# THE PROBLEM:
Leaving out every picture, copy the lines of the material below exactly, from the line containing "Parar o tempo" through the line containing "Accolgo ciascuno di voi".

# TASK DATA:
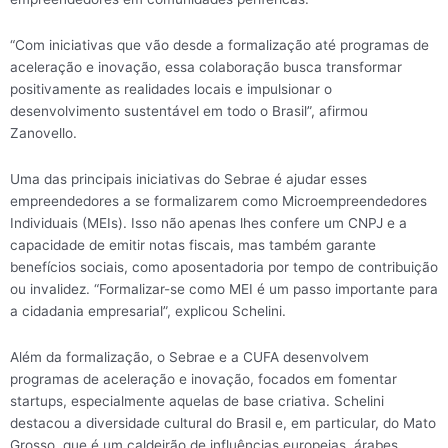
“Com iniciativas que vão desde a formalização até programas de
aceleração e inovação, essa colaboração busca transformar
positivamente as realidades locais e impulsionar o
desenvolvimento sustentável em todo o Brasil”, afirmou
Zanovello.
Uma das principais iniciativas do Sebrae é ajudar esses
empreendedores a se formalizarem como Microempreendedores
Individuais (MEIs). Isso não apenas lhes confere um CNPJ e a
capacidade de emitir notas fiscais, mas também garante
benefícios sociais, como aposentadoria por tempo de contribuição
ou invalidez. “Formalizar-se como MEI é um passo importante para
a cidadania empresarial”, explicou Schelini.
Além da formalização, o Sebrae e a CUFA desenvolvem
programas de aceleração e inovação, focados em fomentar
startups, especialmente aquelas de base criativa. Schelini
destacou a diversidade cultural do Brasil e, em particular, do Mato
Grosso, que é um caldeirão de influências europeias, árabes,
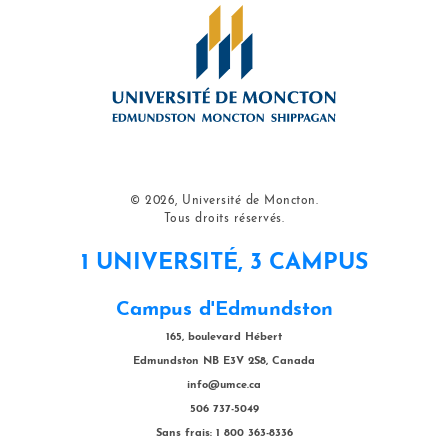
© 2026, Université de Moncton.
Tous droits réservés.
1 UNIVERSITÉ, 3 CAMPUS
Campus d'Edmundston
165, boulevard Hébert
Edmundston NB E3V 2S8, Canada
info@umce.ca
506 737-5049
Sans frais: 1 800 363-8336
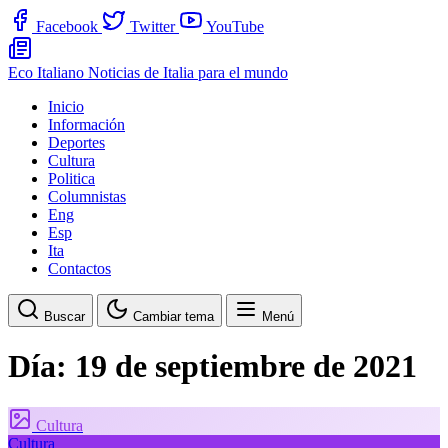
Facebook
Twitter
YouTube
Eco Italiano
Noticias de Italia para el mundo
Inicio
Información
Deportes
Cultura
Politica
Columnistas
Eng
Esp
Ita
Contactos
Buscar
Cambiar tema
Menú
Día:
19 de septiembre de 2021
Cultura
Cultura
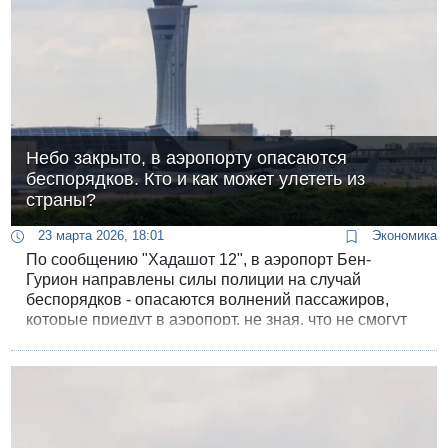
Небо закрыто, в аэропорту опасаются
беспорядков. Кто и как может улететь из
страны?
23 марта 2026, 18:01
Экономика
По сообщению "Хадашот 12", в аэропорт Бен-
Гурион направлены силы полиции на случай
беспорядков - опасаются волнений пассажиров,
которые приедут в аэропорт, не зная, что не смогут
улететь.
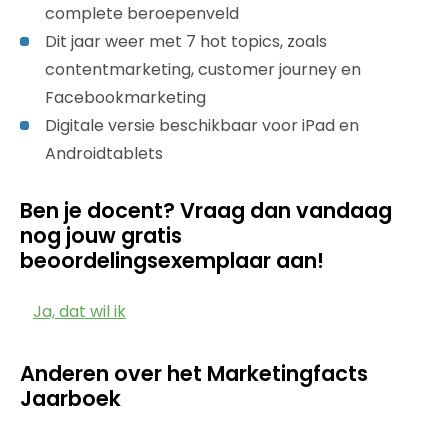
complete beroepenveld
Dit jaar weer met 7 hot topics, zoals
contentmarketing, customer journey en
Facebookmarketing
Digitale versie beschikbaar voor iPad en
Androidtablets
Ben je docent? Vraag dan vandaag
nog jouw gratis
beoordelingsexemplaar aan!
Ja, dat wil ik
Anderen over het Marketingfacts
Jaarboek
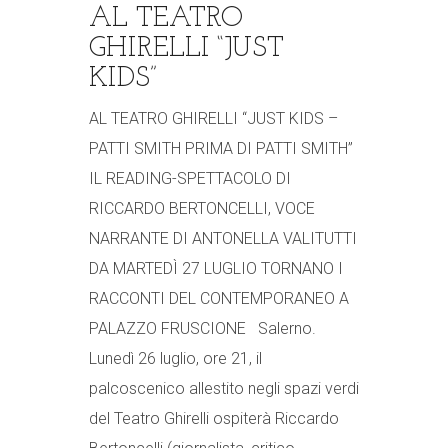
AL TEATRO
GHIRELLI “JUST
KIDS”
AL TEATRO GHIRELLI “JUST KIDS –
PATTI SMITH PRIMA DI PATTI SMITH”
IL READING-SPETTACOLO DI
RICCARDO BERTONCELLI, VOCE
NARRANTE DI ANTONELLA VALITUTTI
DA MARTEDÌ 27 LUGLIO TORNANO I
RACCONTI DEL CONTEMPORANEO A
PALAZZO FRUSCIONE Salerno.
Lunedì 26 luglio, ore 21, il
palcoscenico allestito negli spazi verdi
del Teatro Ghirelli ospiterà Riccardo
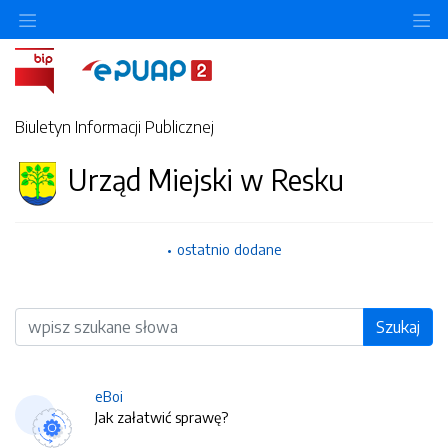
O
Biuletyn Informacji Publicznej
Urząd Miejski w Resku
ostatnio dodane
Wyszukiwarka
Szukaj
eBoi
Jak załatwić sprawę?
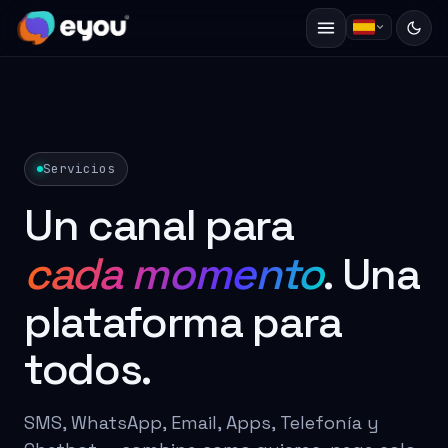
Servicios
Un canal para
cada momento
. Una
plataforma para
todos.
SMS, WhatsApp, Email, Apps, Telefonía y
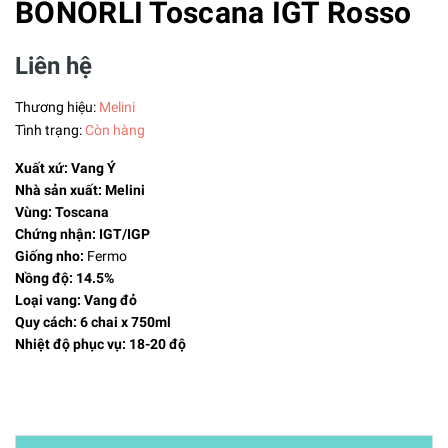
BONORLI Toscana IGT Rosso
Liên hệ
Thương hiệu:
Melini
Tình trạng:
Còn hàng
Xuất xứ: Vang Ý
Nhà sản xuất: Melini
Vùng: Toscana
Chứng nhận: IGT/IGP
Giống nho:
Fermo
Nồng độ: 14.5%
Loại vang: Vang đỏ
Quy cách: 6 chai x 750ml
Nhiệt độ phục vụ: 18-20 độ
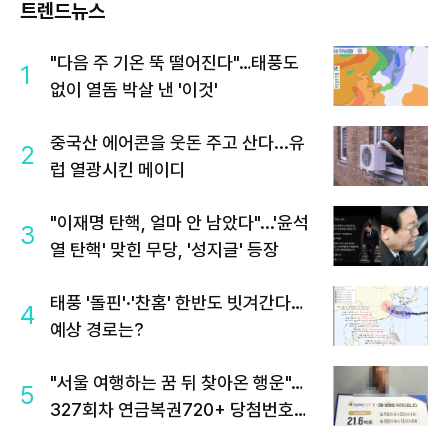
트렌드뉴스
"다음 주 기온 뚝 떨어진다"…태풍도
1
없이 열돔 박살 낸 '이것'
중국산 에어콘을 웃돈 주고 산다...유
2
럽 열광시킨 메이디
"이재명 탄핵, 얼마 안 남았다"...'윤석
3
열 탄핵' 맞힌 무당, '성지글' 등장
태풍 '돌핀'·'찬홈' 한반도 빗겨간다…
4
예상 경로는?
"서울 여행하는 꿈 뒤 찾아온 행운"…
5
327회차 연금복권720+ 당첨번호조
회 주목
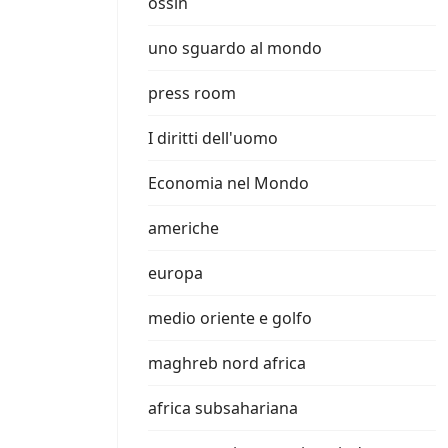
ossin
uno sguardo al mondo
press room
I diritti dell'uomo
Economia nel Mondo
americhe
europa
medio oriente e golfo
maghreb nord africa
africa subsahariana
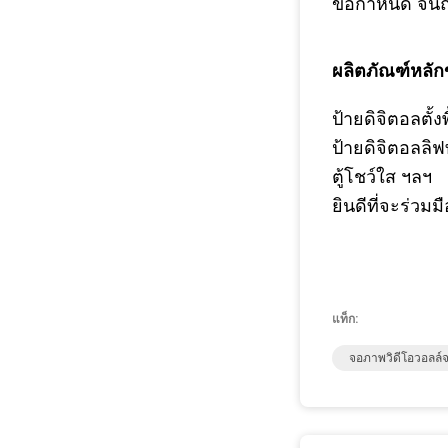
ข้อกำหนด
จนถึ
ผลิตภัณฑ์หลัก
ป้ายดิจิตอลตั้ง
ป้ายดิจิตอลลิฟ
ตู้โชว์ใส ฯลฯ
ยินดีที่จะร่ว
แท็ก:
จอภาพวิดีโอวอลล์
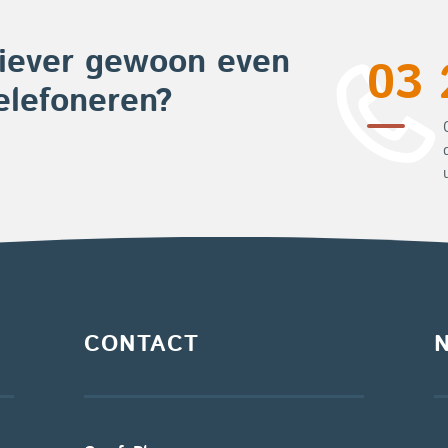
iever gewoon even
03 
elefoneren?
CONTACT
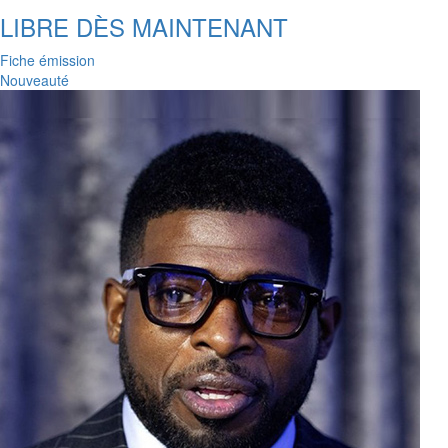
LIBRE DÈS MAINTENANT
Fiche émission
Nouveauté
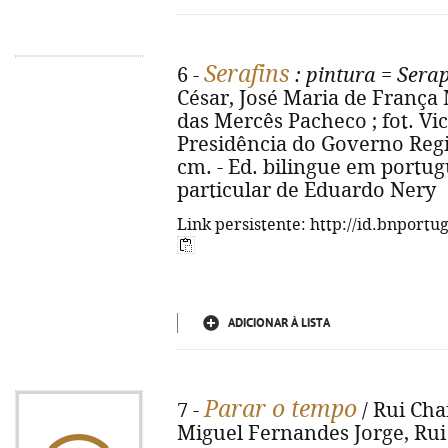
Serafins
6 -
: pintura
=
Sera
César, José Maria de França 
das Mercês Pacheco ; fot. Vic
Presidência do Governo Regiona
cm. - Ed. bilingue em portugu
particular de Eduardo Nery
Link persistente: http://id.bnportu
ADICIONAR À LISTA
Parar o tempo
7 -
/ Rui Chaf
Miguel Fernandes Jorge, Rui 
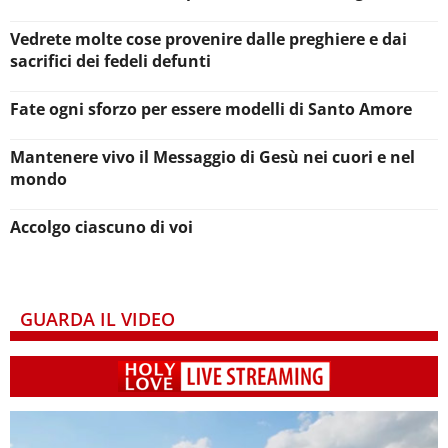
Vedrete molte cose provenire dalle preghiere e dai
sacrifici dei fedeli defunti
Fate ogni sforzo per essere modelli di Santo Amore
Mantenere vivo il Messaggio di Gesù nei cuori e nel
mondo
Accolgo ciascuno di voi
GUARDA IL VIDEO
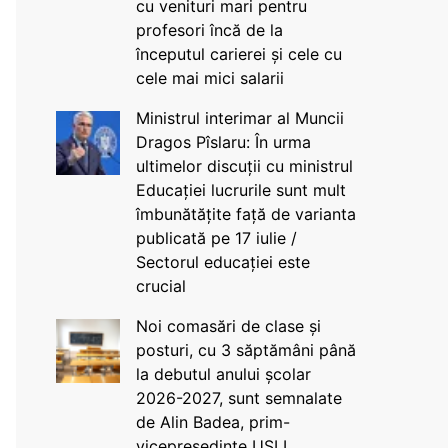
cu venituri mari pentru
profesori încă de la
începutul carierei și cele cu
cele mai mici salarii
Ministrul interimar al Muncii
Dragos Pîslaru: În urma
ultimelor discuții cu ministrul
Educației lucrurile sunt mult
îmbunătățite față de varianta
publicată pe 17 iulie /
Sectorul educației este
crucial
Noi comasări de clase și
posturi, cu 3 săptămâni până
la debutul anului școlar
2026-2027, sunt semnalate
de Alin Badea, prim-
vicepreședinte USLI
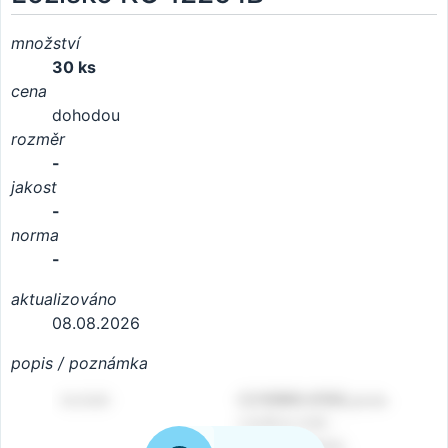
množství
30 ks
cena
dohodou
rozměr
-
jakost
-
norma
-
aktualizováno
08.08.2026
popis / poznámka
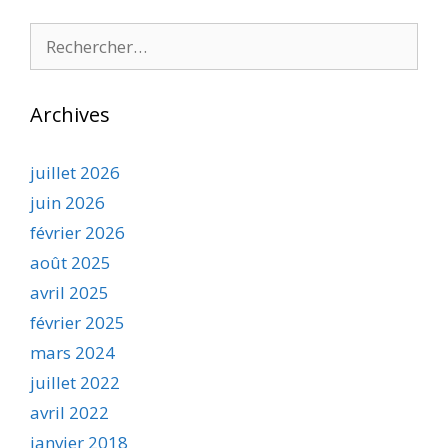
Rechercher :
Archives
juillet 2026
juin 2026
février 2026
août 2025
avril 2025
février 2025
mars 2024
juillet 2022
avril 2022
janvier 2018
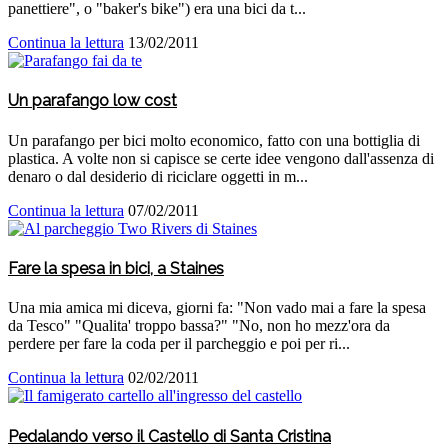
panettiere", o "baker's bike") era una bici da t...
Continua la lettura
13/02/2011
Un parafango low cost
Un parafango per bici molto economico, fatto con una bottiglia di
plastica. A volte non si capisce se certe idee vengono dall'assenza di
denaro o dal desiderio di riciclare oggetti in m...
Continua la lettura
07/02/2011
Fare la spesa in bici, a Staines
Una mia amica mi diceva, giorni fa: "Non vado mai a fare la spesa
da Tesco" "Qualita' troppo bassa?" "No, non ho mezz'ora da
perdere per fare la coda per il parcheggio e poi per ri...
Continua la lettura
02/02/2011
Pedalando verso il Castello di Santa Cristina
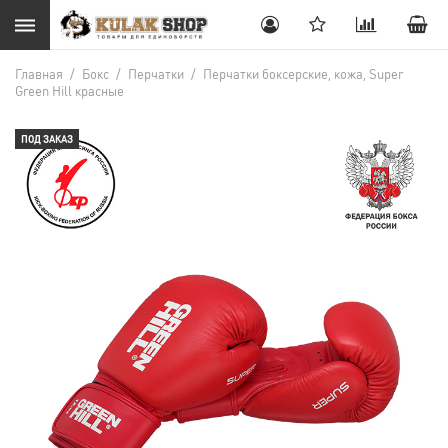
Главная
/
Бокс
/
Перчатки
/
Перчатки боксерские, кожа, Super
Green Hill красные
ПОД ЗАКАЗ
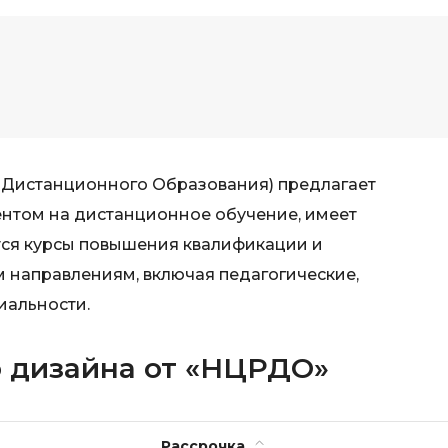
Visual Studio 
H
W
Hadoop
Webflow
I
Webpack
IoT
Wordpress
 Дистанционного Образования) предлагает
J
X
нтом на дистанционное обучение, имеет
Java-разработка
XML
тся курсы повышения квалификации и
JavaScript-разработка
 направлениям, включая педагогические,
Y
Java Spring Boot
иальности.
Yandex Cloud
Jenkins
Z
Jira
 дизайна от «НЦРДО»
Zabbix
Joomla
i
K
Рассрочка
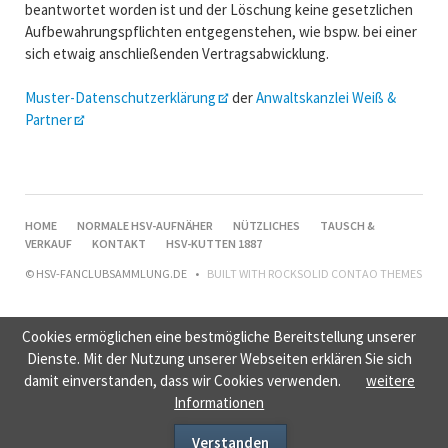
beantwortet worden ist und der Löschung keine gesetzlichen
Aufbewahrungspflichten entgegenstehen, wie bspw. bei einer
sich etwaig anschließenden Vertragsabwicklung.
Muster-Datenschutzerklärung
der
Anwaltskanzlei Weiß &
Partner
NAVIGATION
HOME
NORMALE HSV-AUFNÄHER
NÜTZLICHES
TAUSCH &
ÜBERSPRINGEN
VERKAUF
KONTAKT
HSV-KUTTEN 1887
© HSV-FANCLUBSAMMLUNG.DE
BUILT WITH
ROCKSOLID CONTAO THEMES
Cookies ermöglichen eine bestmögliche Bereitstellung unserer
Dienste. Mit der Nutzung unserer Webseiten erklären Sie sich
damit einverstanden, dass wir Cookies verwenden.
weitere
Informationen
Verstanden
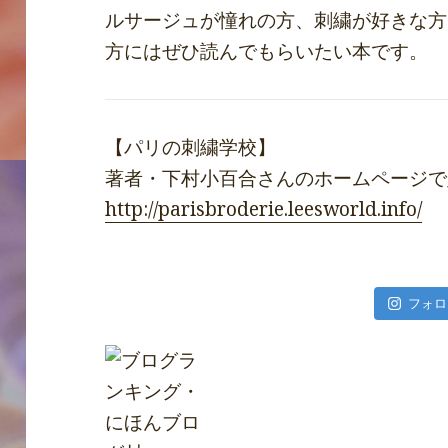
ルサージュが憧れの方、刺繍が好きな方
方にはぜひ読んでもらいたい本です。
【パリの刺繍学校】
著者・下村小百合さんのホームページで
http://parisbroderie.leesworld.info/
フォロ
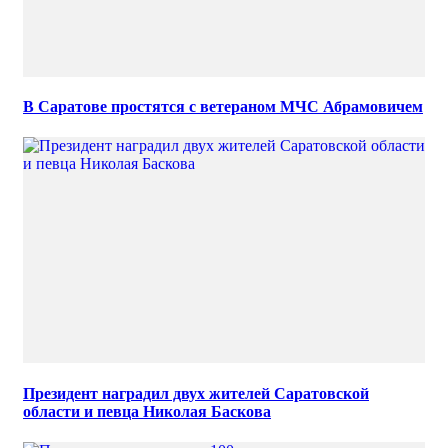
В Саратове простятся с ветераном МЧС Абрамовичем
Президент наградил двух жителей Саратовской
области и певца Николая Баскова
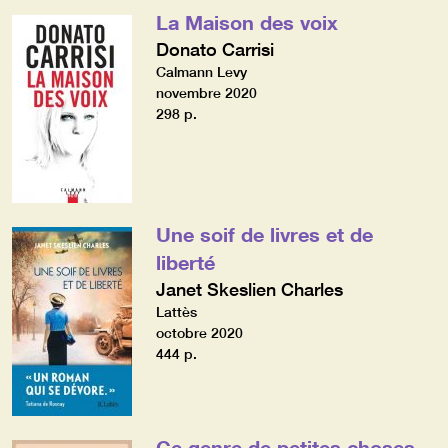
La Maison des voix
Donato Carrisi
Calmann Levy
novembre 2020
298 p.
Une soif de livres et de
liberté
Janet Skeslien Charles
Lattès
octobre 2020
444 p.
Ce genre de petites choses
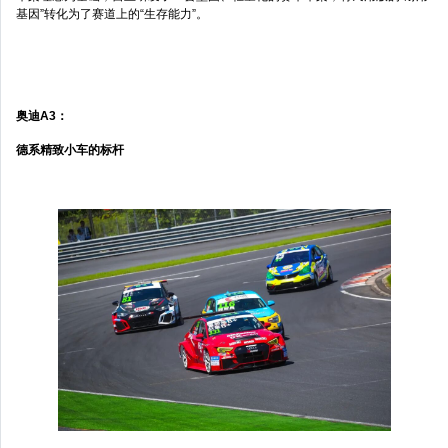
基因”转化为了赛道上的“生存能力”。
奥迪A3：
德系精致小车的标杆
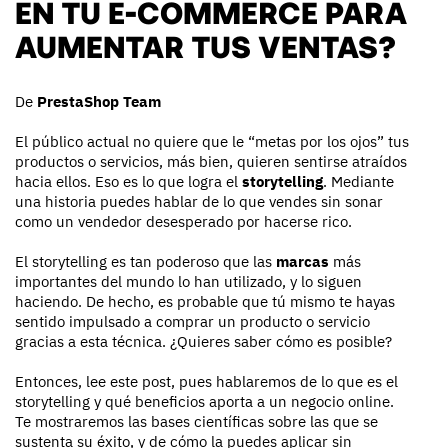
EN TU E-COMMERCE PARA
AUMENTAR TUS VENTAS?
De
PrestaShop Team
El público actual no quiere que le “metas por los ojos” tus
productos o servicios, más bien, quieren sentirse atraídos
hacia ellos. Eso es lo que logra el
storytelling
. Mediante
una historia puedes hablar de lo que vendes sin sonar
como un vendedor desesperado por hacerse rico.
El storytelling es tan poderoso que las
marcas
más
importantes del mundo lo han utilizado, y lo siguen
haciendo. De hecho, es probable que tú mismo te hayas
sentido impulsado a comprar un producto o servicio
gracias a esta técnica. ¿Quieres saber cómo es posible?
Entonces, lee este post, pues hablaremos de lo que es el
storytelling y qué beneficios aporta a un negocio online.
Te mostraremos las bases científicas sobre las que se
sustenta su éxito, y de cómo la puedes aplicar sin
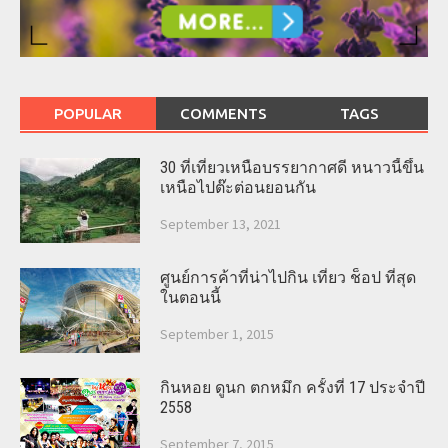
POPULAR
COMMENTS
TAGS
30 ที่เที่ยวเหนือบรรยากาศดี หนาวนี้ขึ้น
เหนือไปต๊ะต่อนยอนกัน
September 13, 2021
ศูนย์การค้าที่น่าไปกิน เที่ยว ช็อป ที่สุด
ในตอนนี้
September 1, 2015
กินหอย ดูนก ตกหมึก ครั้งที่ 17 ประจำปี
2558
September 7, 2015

# OUTPUT BELOW:
Parar o tempo
7 -
/ Rui Chaf
Miguel Fernandes Jorge, Rui 
Vedrete molte cose provenire dalle preghiere e dai
sacrifici dei fedeli defunti
Fate ogni sforzo per essere modelli di Santo Amore
Mantenere vivo il Messaggio di Gesù nei cuori e nel
mondo
Accolgo ciascuno di voi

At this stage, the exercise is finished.